The answer is to contain only the line containing "다르지만, 일반적으로 일정 점수 이상을 득점해야 합" and the lines after it through the last one, each reproduced exactly as it appears below.

[[ PROVIDED INFORMATION, beginning ]]

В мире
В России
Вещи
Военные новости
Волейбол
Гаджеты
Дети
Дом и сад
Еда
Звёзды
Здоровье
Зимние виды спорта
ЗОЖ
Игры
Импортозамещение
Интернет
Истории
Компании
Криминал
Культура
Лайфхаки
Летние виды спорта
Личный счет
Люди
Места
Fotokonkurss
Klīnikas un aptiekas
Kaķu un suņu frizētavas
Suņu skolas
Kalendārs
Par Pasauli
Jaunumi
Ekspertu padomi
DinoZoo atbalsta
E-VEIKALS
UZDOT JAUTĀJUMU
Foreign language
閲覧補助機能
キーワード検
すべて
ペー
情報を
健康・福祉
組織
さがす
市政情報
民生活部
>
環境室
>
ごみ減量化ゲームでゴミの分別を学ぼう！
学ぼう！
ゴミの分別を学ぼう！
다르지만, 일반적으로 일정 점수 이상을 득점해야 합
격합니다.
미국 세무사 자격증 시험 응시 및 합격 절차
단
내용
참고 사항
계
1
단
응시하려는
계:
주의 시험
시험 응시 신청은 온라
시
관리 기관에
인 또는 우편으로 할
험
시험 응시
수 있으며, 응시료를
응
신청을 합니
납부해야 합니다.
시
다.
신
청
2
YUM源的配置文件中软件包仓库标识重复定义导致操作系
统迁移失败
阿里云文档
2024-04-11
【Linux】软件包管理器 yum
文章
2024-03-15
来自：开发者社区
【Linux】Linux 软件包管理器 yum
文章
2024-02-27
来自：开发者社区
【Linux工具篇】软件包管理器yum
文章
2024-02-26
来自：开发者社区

[[ PROVIDED INFORMATION, end ]]

-- ANSWER BOX --
다르지만, 일반적으로 일정 점수 이상을 득점해야 합
격합니다.
미국 세무사 자격증 시험 응시 및 합격 절차
단
내용
참고 사항
계
1
단
응시하려는
계:
주의 시험
시험 응시 신청은 온라
시
관리 기관에
인 또는 우편으로 할
험
시험 응시
수 있으며, 응시료를
응
신청을 합니
납부해야 합니다.
시
다.
신
청
2
YUM源的配置文件中软件包仓库标识重复定义导致操作系
统迁移失败
阿里云文档
2024-04-11
【Linux】软件包管理器 yum
文章
2024-03-15
来自：开发者社区
【Linux】Linux 软件包管理器 yum
文章
2024-02-27
来自：开发者社区
【Linux工具篇】软件包管理器yum
文章
2024-02-26
来自：开发者社区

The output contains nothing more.